Brasília (DF) – Numa final entre dois tenistas de 21 anos, o português Henrique Rocha se mostrou muito mais sólido e levou o título do challenger de Brasília neste domingo, ao derrotar o paraguaio Daniel Vallejo em sets diretos, parciais de 6/4 e 6/4.
Rocha chega ao terceiro troféu de nível challenger de sua curta carreira e atingirá seu mais alto ranking até agora, saltando 31 posições e chegando ao 138º posto, 11 acima de sua melhor marca anterior. Ele também foi campeão de duplas, no sábado, ao lado do compatriota Jaime Faria.
“Precisei subir meu nível para vencer esta final”, afirmou Rocha. “Espero mais batalhas contra Vallejo no futuro”. Ele aproveitou para agradecer o trabalha da Federação Portuguesa. “É uma grande ajuda para mim desde meus 15 anos.

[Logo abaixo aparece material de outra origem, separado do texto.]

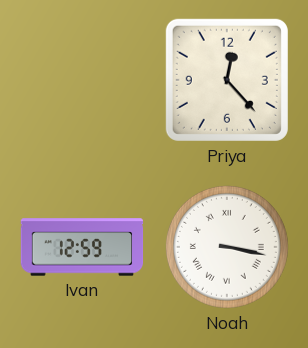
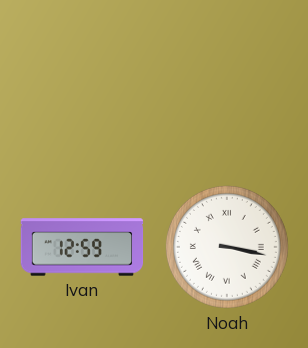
Priya: 12:23 -> none
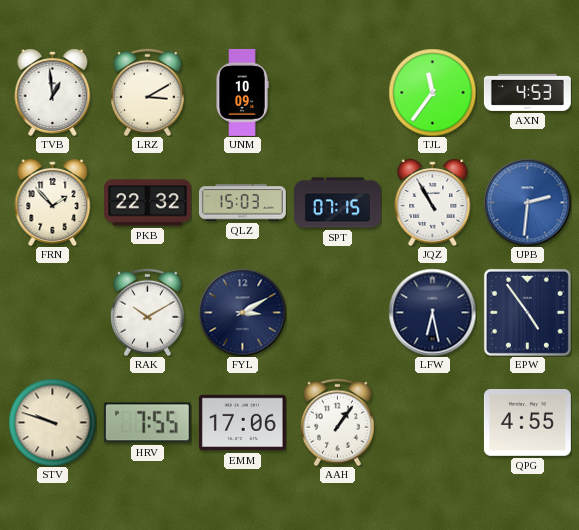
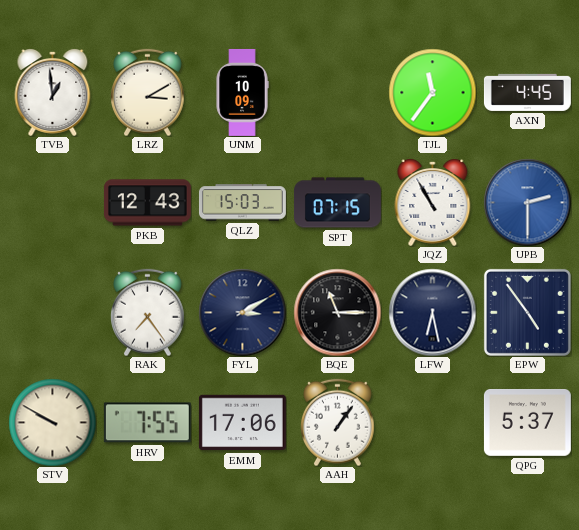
AXN: 4:53 -> 4:45
FRN: 1:53 -> none
PKB: 22:32 -> 12:43
UPB: 2:31 -> 2:30
RAK: 10:10 -> 7:24
BQE: none -> 11:15
STV: 9:48 -> 9:50
QPG: 4:55 -> 5:37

Preciso agradecer muito sempre, pois todo grande resultado que consigo é graças a eles”.
O paraguaio, que tem obtido grande sucesso sobre o saibro brasileiro desde o ano passado, alcançará seu principal objetivo da temporada e passará a integrar o top 100, como 96º colocado provisório, o que pode lhe garantir vaga direta em Roland Garros. A nova lista internacional será publicada dentro oito dias, após Indian Wells.

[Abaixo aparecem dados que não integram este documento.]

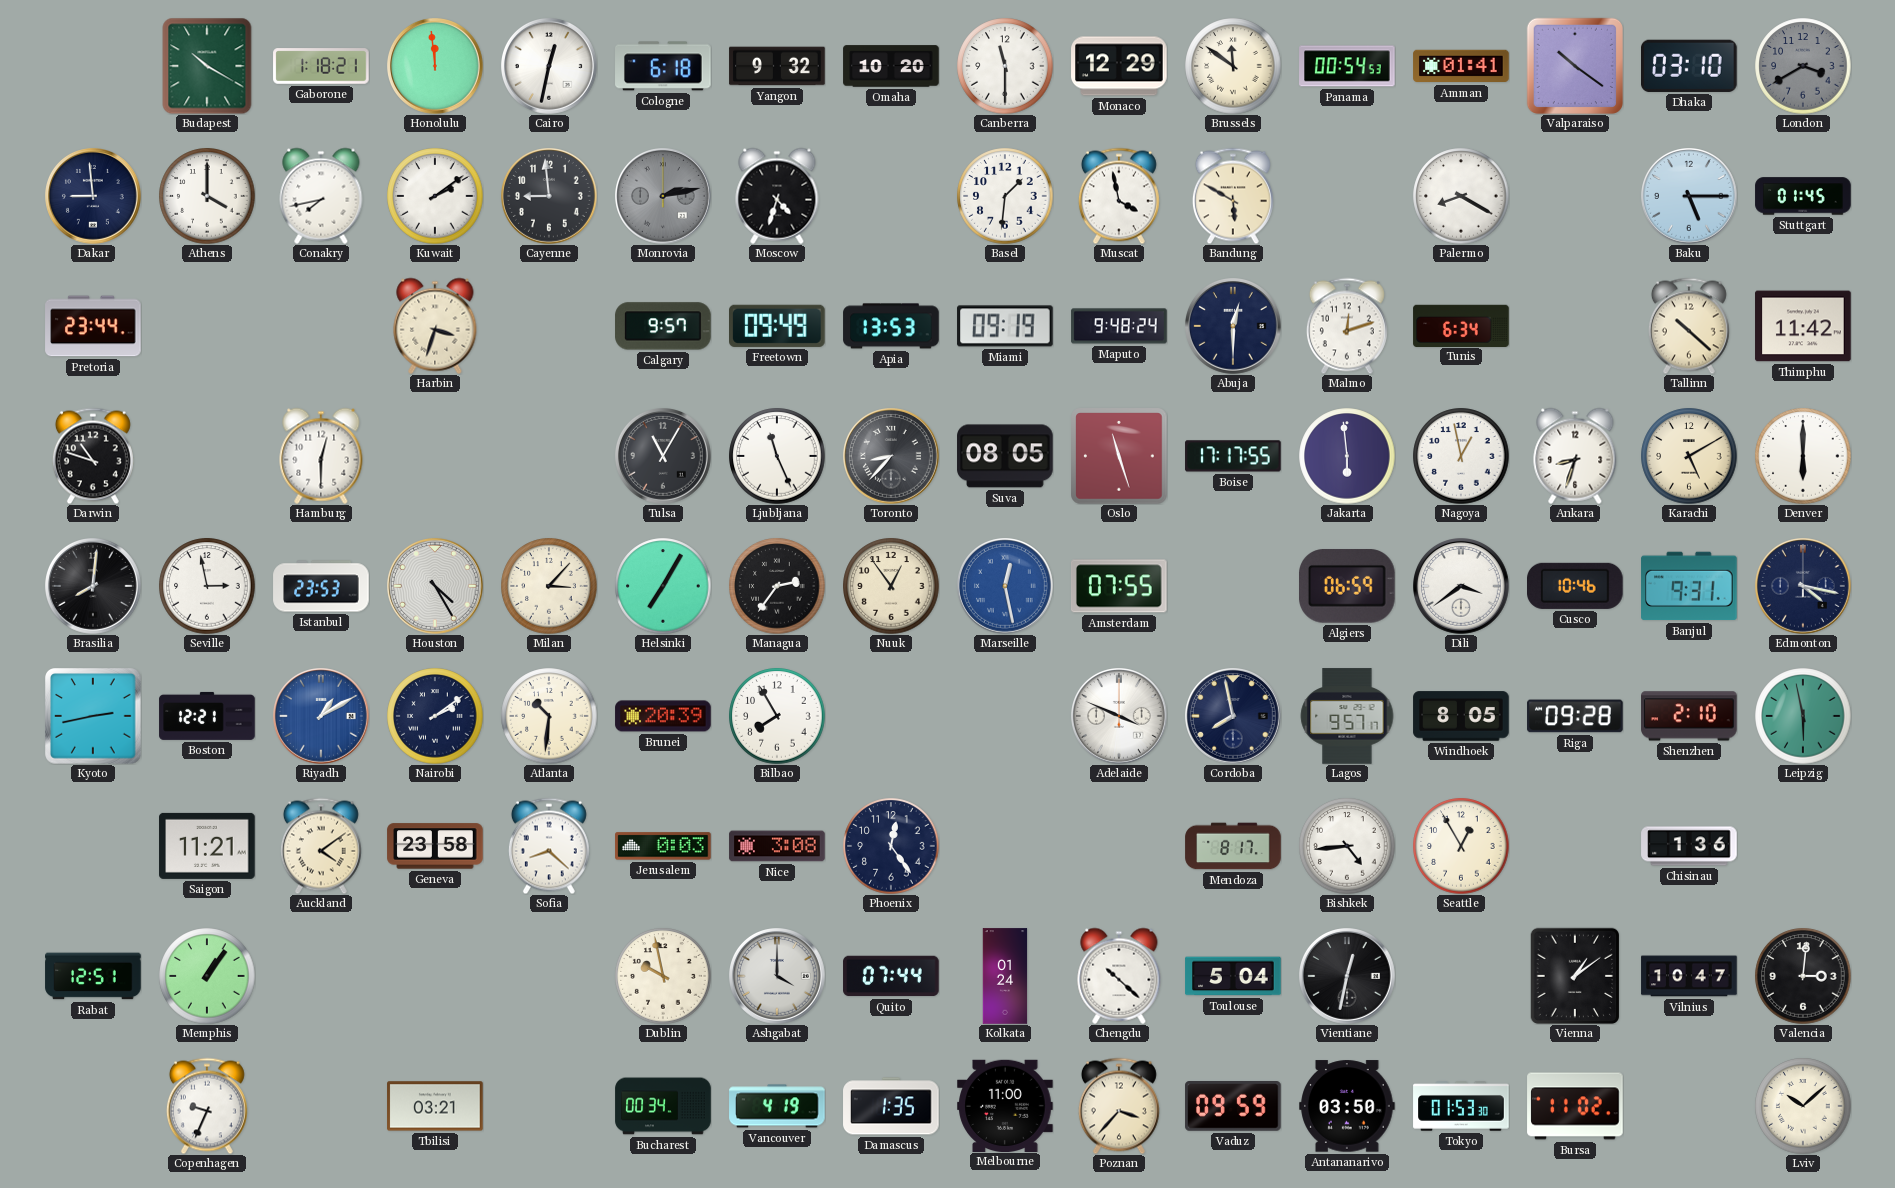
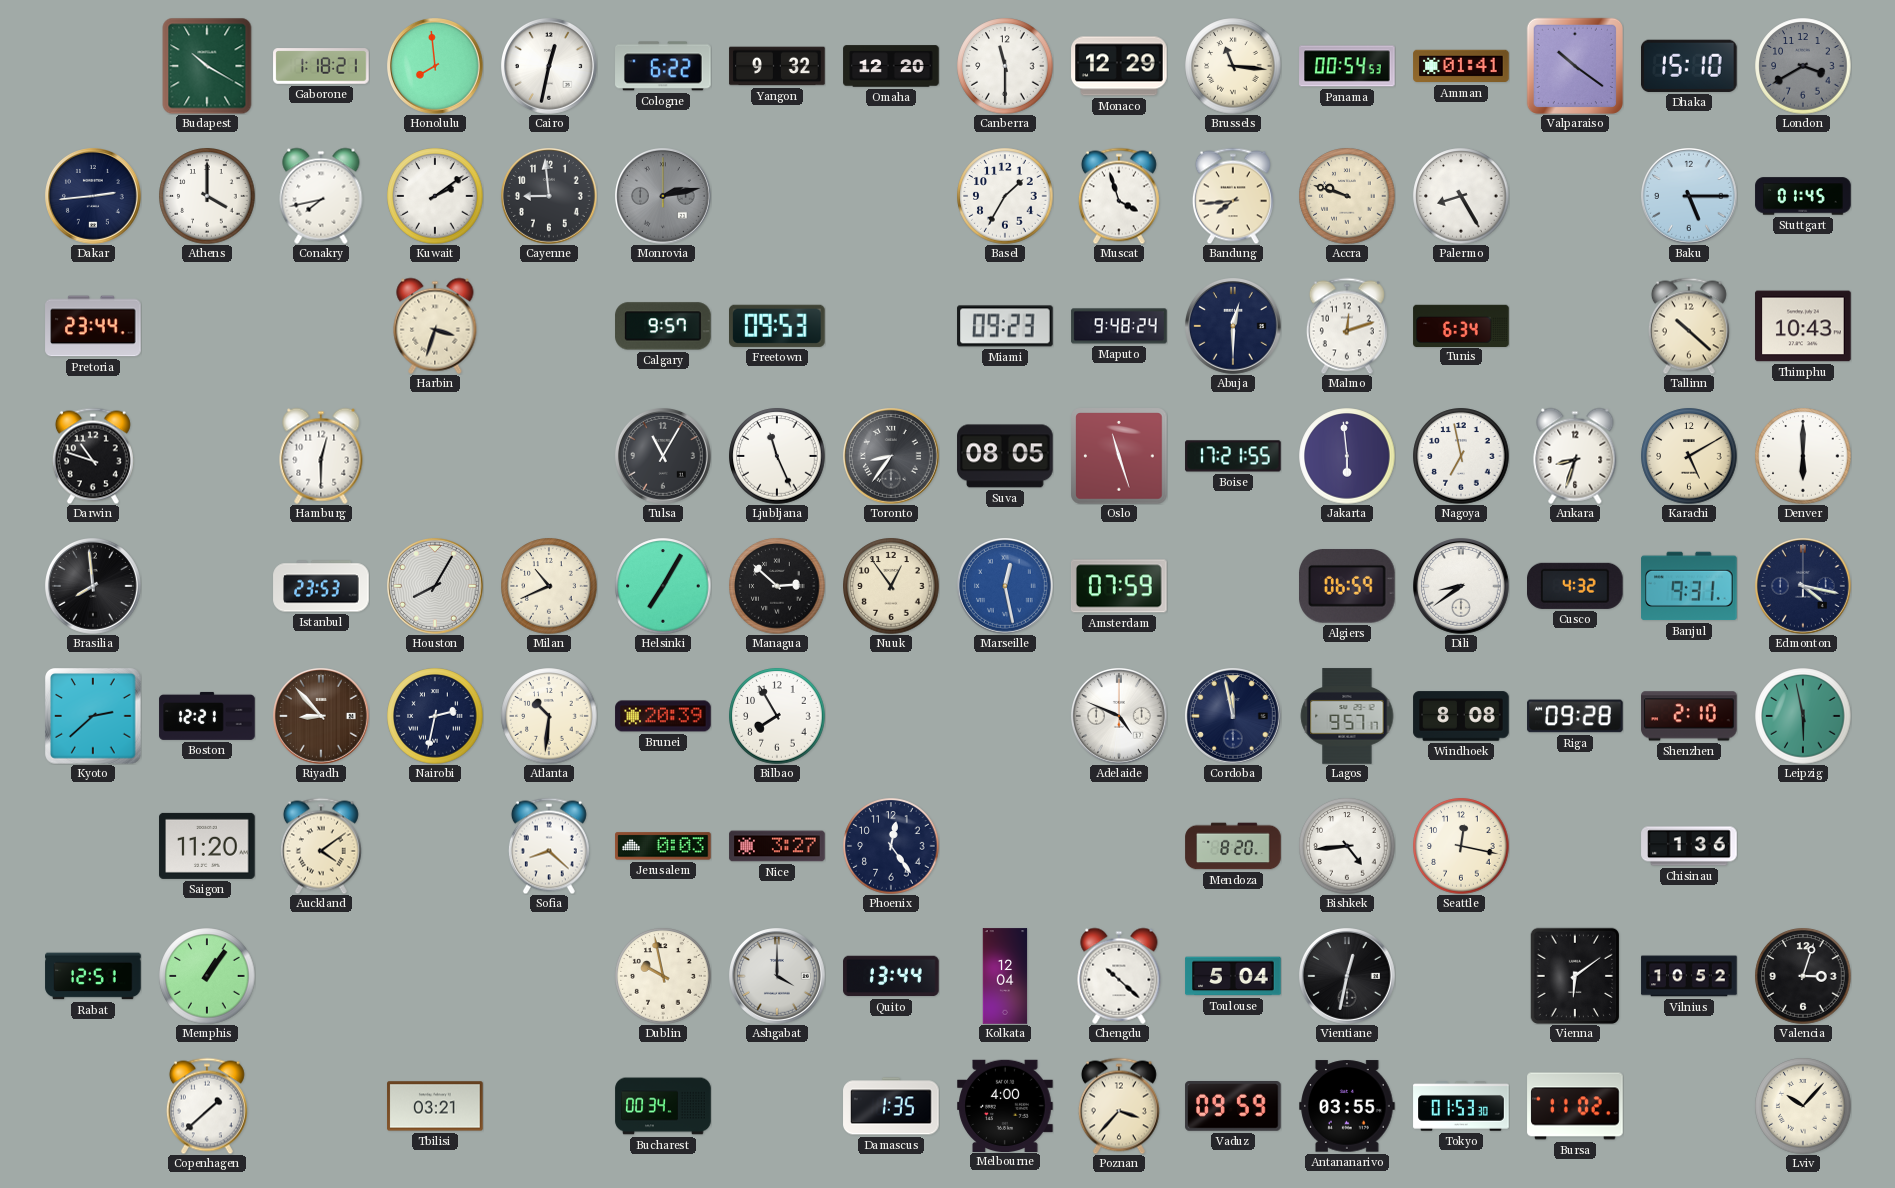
Honolulu: 11:59 -> 7:59
Cologne: 6:18 -> 6:22
Omaha: 10:20 -> 12:20
Brussels: 11:51 -> 11:16
Dhaka: 03:10 -> 15:10
Dakar: 8:59 -> 2:44
Moscow: 4:33 -> none
Basel: 1:31 -> 1:35
Muscat: 3:58 -> 3:57
Bandung: 5:50 -> 7:44
Accra: none -> 9:48
Palermo: 8:20 -> 8:25
Freetown: 09:49 -> 09:53
Apia: 13:53 -> none
Miami: 09:19 -> 09:23
Thimphu: 11:42 -> 10:43
Toronto: 8:37 -> 8:36
Boise: 17:17 -> 17:21
Nagoya: 12:58 -> 6:58
Brasilia: 8:01 -> 7:59
Seville: 2:58 -> none
Houston: 4:25 -> 8:05
Milan: 3:07 -> 10:41
Managua: 2:36 -> 2:52
Amsterdam: 07:55 -> 07:59
Dili: 3:39 -> 8:39
Cusco: 10:46 -> 4:32
Kyoto: 2:43 -> 2:38
Riyadh: 1:10 -> 8:53
Riyadh dial: blue -> brown
Nairobi: 2:09 -> 2:32
Adelaide: 3:49 -> 4:49
Cordoba: 7:58 -> 11:58
Windhoek: 8:05 -> 8:08
Saigon: 11:21 -> 11:20
Geneva: 23:58 -> none
Nice: 3:08 -> 3:27
Mendoza: 8:17 -> 8:20
Seattle: 12:55 -> 12:17
Quito: 07:44 -> 13:44
Kolkata: 01:24 -> 12:04
Vienna: 1:09 -> 6:09
Vilnius: 10:47 -> 10:52
Valencia: 3:01 -> 3:03
Copenhagen: 9:34 -> 1:38
Vancouver: 4:19 -> none
Melbourne: 11:00 -> 4:00
Antananarivo: 03:50 -> 03:55
Lviv: 10:08 -> 10:07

Vallejo tentava seu sexto troféu de nível challenger e o quarto no saibro brasileiro, tendo sido campeão no ano passado no 75 de Curitiba, há poucos dias no 75 de Itajaí e em 2024 no 75 de São Leopoldo. O paraguaio também ganhou o M25 de Curitiba na última temporada e fez final no challenger da Costa do Sauípe.
Os dois embarcam imediatamente para Santiago, no Chile, onde estarão na lista de favoritos do challenger local, que começa já nesta segunda-feira.












Foi uma boa semana dos BRs em Brasília com 4 quadrifinalistas e 2 semifinalistas numa chave onde n tínhamos nenhum cabeça de chave..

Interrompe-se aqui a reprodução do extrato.